■ **Task goal**: Return every entry exactly. Leave nothing out.

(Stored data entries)

┌──

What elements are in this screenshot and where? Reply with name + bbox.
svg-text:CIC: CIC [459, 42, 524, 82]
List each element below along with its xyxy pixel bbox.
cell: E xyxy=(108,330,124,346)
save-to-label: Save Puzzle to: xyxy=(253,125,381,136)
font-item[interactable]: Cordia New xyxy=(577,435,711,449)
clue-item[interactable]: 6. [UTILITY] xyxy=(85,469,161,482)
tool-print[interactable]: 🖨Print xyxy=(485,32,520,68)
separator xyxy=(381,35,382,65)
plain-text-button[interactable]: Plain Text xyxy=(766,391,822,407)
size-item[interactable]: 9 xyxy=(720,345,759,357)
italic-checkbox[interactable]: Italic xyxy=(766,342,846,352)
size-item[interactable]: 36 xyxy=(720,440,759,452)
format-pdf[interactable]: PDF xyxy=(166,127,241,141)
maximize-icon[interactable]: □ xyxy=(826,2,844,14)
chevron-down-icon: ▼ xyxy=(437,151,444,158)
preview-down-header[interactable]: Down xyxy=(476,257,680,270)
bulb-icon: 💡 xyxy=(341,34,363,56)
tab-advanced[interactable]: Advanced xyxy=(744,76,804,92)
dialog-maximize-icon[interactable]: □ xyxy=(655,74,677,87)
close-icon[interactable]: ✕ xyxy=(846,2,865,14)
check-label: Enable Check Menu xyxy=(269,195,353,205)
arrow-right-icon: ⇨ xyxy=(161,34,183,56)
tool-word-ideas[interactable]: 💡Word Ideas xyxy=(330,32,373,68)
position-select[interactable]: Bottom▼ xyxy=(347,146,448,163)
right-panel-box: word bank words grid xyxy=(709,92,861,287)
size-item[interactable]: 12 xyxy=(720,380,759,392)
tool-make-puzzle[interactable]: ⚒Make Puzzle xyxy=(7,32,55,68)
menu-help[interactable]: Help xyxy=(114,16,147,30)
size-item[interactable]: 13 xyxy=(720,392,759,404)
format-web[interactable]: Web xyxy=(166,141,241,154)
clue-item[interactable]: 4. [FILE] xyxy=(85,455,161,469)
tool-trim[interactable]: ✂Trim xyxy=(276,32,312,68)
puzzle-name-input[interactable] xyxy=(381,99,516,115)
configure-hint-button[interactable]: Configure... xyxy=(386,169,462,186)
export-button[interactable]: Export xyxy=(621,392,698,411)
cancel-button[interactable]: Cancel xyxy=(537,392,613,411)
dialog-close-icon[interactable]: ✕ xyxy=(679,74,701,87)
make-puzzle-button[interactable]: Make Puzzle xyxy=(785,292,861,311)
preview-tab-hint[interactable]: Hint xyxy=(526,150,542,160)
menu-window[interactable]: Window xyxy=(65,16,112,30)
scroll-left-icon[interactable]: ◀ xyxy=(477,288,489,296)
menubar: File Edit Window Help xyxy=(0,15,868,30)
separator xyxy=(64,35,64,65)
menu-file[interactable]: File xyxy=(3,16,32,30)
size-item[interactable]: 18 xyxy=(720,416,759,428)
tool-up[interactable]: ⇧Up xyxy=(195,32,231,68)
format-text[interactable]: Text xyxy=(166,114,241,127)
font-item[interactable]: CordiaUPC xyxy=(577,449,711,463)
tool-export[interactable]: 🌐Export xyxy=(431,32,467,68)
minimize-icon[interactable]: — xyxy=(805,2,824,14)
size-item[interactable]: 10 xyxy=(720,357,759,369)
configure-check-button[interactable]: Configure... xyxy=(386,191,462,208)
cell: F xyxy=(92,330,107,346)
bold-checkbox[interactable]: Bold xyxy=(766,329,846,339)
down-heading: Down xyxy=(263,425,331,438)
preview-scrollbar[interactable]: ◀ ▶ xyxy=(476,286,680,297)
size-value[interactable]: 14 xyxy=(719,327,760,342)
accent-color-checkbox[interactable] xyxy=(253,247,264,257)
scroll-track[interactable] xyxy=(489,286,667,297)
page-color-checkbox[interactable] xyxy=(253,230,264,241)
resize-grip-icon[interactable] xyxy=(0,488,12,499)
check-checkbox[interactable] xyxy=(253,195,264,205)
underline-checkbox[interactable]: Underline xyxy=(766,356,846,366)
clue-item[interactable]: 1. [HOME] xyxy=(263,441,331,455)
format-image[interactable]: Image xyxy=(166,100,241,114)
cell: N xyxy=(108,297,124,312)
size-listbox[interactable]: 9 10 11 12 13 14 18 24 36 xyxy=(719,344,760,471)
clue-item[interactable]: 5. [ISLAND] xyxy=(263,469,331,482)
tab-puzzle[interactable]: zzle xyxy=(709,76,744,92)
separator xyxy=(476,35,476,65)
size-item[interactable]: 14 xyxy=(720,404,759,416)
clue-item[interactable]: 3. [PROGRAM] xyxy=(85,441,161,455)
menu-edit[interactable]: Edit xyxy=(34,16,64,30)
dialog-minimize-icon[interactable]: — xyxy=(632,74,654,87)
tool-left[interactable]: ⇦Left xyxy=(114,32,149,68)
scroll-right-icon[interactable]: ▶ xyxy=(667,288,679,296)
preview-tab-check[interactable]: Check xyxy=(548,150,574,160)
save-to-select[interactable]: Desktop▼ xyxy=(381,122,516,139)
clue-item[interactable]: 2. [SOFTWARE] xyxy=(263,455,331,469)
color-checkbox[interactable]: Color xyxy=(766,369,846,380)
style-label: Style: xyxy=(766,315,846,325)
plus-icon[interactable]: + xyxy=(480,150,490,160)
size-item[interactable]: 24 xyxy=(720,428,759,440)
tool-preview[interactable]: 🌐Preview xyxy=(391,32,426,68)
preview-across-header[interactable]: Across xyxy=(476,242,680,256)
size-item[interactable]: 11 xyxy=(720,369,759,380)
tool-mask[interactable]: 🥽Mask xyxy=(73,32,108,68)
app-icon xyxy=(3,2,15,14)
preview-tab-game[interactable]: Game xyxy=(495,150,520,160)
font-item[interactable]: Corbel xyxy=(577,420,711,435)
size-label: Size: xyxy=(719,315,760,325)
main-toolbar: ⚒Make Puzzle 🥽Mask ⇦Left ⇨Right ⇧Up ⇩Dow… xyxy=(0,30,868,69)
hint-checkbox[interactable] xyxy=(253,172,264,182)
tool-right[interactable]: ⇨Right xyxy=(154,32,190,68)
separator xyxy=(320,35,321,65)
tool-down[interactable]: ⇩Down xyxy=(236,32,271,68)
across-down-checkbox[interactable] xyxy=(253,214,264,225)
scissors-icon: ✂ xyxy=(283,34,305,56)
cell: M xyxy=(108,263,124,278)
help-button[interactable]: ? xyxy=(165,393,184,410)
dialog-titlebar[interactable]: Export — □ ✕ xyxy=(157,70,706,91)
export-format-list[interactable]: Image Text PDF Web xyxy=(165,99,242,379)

└──

■ **Response area**:
What elements are in this screenshot and where? Reply with name + bbox.
svg-text:CIC: CIC [459, 42, 524, 82]
List each element below along with its xyxy pixel bbox.
cell: E xyxy=(108,330,124,346)
save-to-label: Save Puzzle to: xyxy=(253,125,381,136)
font-item[interactable]: Cordia New xyxy=(577,435,711,449)
clue-item[interactable]: 6. [UTILITY] xyxy=(85,469,161,482)
tool-print[interactable]: 🖨Print xyxy=(485,32,520,68)
separator xyxy=(381,35,382,65)
plain-text-button[interactable]: Plain Text xyxy=(766,391,822,407)
size-item[interactable]: 9 xyxy=(720,345,759,357)
italic-checkbox[interactable]: Italic xyxy=(766,342,846,352)
size-item[interactable]: 36 xyxy=(720,440,759,452)
format-pdf[interactable]: PDF xyxy=(166,127,241,141)
maximize-icon[interactable]: □ xyxy=(826,2,844,14)
chevron-down-icon: ▼ xyxy=(437,151,444,158)
preview-down-header[interactable]: Down xyxy=(476,257,680,270)
bulb-icon: 💡 xyxy=(341,34,363,56)
tab-advanced[interactable]: Advanced xyxy=(744,76,804,92)
dialog-maximize-icon[interactable]: □ xyxy=(655,74,677,87)
close-icon[interactable]: ✕ xyxy=(846,2,865,14)
check-label: Enable Check Menu xyxy=(269,195,353,205)
arrow-right-icon: ⇨ xyxy=(161,34,183,56)
tool-word-ideas[interactable]: 💡Word Ideas xyxy=(330,32,373,68)
position-select[interactable]: Bottom▼ xyxy=(347,146,448,163)
right-panel-box: word bank words grid xyxy=(709,92,861,287)
size-item[interactable]: 12 xyxy=(720,380,759,392)
tool-make-puzzle[interactable]: ⚒Make Puzzle xyxy=(7,32,55,68)
menu-help[interactable]: Help xyxy=(114,16,147,30)
size-item[interactable]: 13 xyxy=(720,392,759,404)
format-web[interactable]: Web xyxy=(166,141,241,154)
clue-item[interactable]: 4. [FILE] xyxy=(85,455,161,469)
tool-trim[interactable]: ✂Trim xyxy=(276,32,312,68)
puzzle-name-input[interactable] xyxy=(381,99,516,115)
configure-hint-button[interactable]: Configure... xyxy=(386,169,462,186)
export-button[interactable]: Export xyxy=(621,392,698,411)
cancel-button[interactable]: Cancel xyxy=(537,392,613,411)
dialog-close-icon[interactable]: ✕ xyxy=(679,74,701,87)
make-puzzle-button[interactable]: Make Puzzle xyxy=(785,292,861,311)
preview-tab-hint[interactable]: Hint xyxy=(526,150,542,160)
menu-window[interactable]: Window xyxy=(65,16,112,30)
scroll-left-icon[interactable]: ◀ xyxy=(477,288,489,296)
menubar: File Edit Window Help xyxy=(0,15,868,30)
separator xyxy=(64,35,64,65)
menu-file[interactable]: File xyxy=(3,16,32,30)
size-item[interactable]: 18 xyxy=(720,416,759,428)
tool-up[interactable]: ⇧Up xyxy=(195,32,231,68)
format-text[interactable]: Text xyxy=(166,114,241,127)
font-item[interactable]: CordiaUPC xyxy=(577,449,711,463)
tool-export[interactable]: 🌐Export xyxy=(431,32,467,68)
minimize-icon[interactable]: — xyxy=(805,2,824,14)
size-item[interactable]: 10 xyxy=(720,357,759,369)
configure-check-button[interactable]: Configure... xyxy=(386,191,462,208)
cell: F xyxy=(92,330,107,346)
bold-checkbox[interactable]: Bold xyxy=(766,329,846,339)
down-heading: Down xyxy=(263,425,331,438)
preview-scrollbar[interactable]: ◀ ▶ xyxy=(476,286,680,297)
size-value[interactable]: 14 xyxy=(719,327,760,342)
accent-color-checkbox[interactable] xyxy=(253,247,264,257)
scroll-track[interactable] xyxy=(489,286,667,297)
page-color-checkbox[interactable] xyxy=(253,230,264,241)
resize-grip-icon[interactable] xyxy=(0,488,12,499)
check-checkbox[interactable] xyxy=(253,195,264,205)
underline-checkbox[interactable]: Underline xyxy=(766,356,846,366)
clue-item[interactable]: 1. [HOME] xyxy=(263,441,331,455)
format-image[interactable]: Image xyxy=(166,100,241,114)
cell: N xyxy=(108,297,124,312)
size-listbox[interactable]: 9 10 11 12 13 14 18 24 36 xyxy=(719,344,760,471)
clue-item[interactable]: 5. [ISLAND] xyxy=(263,469,331,482)
tab-puzzle[interactable]: zzle xyxy=(709,76,744,92)
separator xyxy=(476,35,476,65)
size-item[interactable]: 14 xyxy=(720,404,759,416)
clue-item[interactable]: 3. [PROGRAM] xyxy=(85,441,161,455)
menu-edit[interactable]: Edit xyxy=(34,16,64,30)
dialog-minimize-icon[interactable]: — xyxy=(632,74,654,87)
tool-left[interactable]: ⇦Left xyxy=(114,32,149,68)
scroll-right-icon[interactable]: ▶ xyxy=(667,288,679,296)
preview-tab-check[interactable]: Check xyxy=(548,150,574,160)
save-to-select[interactable]: Desktop▼ xyxy=(381,122,516,139)
clue-item[interactable]: 2. [SOFTWARE] xyxy=(263,455,331,469)
color-checkbox[interactable]: Color xyxy=(766,369,846,380)
style-label: Style: xyxy=(766,315,846,325)
plus-icon[interactable]: + xyxy=(480,150,490,160)
size-item[interactable]: 24 xyxy=(720,428,759,440)
tool-preview[interactable]: 🌐Preview xyxy=(391,32,426,68)
preview-across-header[interactable]: Across xyxy=(476,242,680,256)
size-item[interactable]: 11 xyxy=(720,369,759,380)
tool-mask[interactable]: 🥽Mask xyxy=(73,32,108,68)
app-icon xyxy=(3,2,15,14)
preview-tab-game[interactable]: Game xyxy=(495,150,520,160)
font-item[interactable]: Corbel xyxy=(577,420,711,435)
size-label: Size: xyxy=(719,315,760,325)
main-toolbar: ⚒Make Puzzle 🥽Mask ⇦Left ⇨Right ⇧Up ⇩Dow… xyxy=(0,30,868,69)
hint-checkbox[interactable] xyxy=(253,172,264,182)
tool-right[interactable]: ⇨Right xyxy=(154,32,190,68)
separator xyxy=(320,35,321,65)
tool-down[interactable]: ⇩Down xyxy=(236,32,271,68)
across-down-checkbox[interactable] xyxy=(253,214,264,225)
scissors-icon: ✂ xyxy=(283,34,305,56)
cell: M xyxy=(108,263,124,278)
help-button[interactable]: ? xyxy=(165,393,184,410)
dialog-titlebar[interactable]: Export — □ ✕ xyxy=(157,70,706,91)
export-format-list[interactable]: Image Text PDF Web xyxy=(165,99,242,379)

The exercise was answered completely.